Your instructions:
Across the records, find how many lines include the string "Mascotas" and answer with only the figure.

Dataset records:
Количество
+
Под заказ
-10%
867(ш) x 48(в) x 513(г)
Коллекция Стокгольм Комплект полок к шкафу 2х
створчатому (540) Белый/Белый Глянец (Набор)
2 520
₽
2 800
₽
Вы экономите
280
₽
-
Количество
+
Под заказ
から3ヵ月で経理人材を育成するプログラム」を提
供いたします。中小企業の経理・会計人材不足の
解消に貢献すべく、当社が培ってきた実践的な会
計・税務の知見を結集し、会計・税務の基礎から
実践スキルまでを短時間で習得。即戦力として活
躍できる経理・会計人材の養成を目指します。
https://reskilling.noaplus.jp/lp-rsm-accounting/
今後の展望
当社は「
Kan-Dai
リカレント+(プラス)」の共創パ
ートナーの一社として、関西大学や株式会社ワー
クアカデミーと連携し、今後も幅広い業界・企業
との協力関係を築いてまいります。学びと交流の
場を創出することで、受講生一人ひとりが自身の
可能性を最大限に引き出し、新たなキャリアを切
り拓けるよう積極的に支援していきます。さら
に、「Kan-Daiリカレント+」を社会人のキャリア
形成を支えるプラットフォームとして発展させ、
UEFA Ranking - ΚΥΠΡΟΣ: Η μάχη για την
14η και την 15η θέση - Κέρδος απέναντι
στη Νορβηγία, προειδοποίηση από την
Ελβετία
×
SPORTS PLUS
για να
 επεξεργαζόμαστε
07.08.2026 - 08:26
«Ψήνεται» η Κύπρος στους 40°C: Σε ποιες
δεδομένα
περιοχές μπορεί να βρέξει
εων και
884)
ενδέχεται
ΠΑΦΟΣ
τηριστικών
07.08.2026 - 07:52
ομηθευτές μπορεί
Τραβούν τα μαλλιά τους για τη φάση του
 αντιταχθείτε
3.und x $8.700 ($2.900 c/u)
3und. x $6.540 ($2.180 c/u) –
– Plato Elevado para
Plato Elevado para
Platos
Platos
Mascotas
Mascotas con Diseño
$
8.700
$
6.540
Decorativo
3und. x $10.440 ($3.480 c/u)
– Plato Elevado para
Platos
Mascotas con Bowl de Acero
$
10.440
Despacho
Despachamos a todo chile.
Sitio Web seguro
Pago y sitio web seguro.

Output of the exercise:
3